## Data
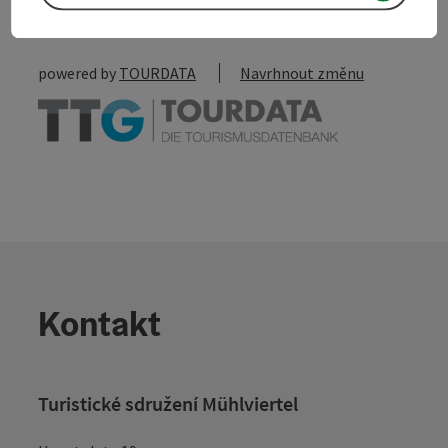
Vytvořit PDF
powered by
TOURDATA
Navrhnout změnu
Kontakt
Turistické sdružení Mühlviertel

## Exercise directions
Return every entry above word for word, and include no images.

## Task output
Vytvořit PDF
powered by
TOURDATA
Navrhnout změnu
Kontakt
Turistické sdružení Mühlviertel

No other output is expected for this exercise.